I would like to translate the following idea:
I feel your absence and I ask/wonder why we aren't together (right now).

My try is:
Sentio tuam abstentiam et quaero cur non sumus ? .

I'm not sure how to say together, as in physically together in the same location.
And if I've made any other mistakes, please feel free to correct me!

Gratias vobis ago!


----------



## Fred_C

Hi,
There is the adverb "una" (with long vowels) that means "together".
Also, you must use the subjunctive mood in an interrogative clause :
Sentio tuam absentiam, et quaero (or better : rogo me) cur non una s*i*mus. (simus is the subjunctive)

I think you can replace "cur non" with "quidni". (not sure, though)


----------



## Hamlet2508

If you wanted an even more classical approach (cf. Cicero ,ad familiares) you could even go for

te absentem sentio et quaero,cur mecum non sis.


I feel your absence and I ask/wonder why we aren't together (right now).


regards,
hamlet2508


----------



## Fred_C

Hamlet2508 said:


> te absentem sentio et quaero,cur mecum non es *sis*


 
Hi,
You definitely need the subjunctive mood inside an interrogative clause.


----------



## Hamlet2508

Fred_C said:


> Hi,
> You definitely need the subjunctive mood inside an interrogative clause.


thank you so much -I should know better.


----------



## mateo19

Salvete, Hamlet et Fred!

Thank you so much for the help!  I _really_ like "una" for "together".  One of my solutions, working around my lack of knowledge, was to say "cur non sumus unus".  However, "why we are not one" (does Spice Girls' "When Two Become One" ring a bell?) isn't the same idea as "why we are not together". . .
 It seems to be so much easier in the Romance languages! (ensemble, juntos, insieme, junts. . .  etc.)

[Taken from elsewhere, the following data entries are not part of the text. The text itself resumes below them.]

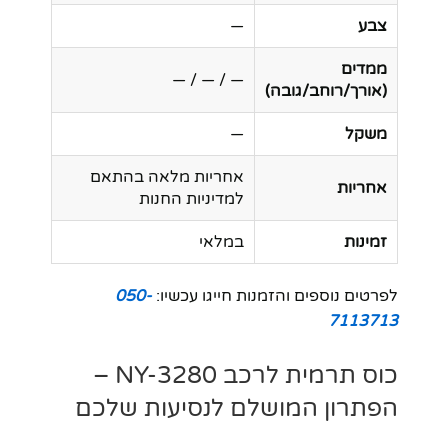
צבע
—
ממדים
— / — / —
(אורך/רוחב/גובה)
משקל
—
אחריות מלאה בהתאם
אחריות
למדיניות החנות
זמינות
במלאי
לפרטים נוספים והזמנות חייגו עכשיו:
050-
7113713
כוס תרמית לרכב NY-3280 –
הפתרון המושלם לנסיעות שלכם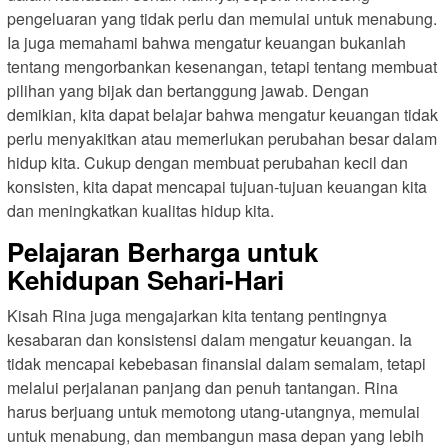
pengeluaran yang tidak perlu dan memulai untuk menabung.
Ia juga memahami bahwa mengatur keuangan bukanlah
tentang mengorbankan kesenangan, tetapi tentang membuat
pilihan yang bijak dan bertanggung jawab. Dengan
demikian, kita dapat belajar bahwa mengatur keuangan tidak
perlu menyakitkan atau memerlukan perubahan besar dalam
hidup kita. Cukup dengan membuat perubahan kecil dan
konsisten, kita dapat mencapai tujuan-tujuan keuangan kita
dan meningkatkan kualitas hidup kita.
Pelajaran Berharga untuk
Kehidupan Sehari-Hari
Kisah Rina juga mengajarkan kita tentang pentingnya
kesabaran dan konsistensi dalam mengatur keuangan. Ia
tidak mencapai kebebasan finansial dalam semalam, tetapi
melalui perjalanan panjang dan penuh tantangan. Rina
harus berjuang untuk memotong utang-utangnya, memulai
untuk menabung, dan membangun masa depan yang lebih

Hamlet, don't feel bad about the subjunctive mistake.  It ceases to become a mistake in Vulgar Latin.  I remember an example from my linguistics books comparing Classic and Vulgar varieties: Classic - Nescio ubi sim.  Vulgar - Nescio ubi sum.

Another solution, banking off of Hamlet's idea of the mecum, would be to say, ". . . and I wonder why we are not with eachother."  I wanted to include the idea of reciprocity and not just my longing for her, but for her longing for me as well.  How might you say that?  Something like in Spanish, "y me pregunto porque no estamos _el uno con el otro_".


----------



## Hamlet2508

What about...?

Te absentem (esse) doleo et nescio , cur te non mecum iungas,iunxeris/cur mihi non iunxeris.

regards,
hamlet


----------



## Fred_C

mateo19 said:


> Something like in Spanish, "y me pregunto porque no estamos _el uno con el otro_".


Hello again!
In Latin, you use "alter... alter" for this sort of things :
"Et quaero cur non simus alter cum altero"

But perhaps you would need to agree one of the two "alter"-s in the feminine...
Seems a bit rigid, though... They do not do so in Spanish... Neither do we in French.


----------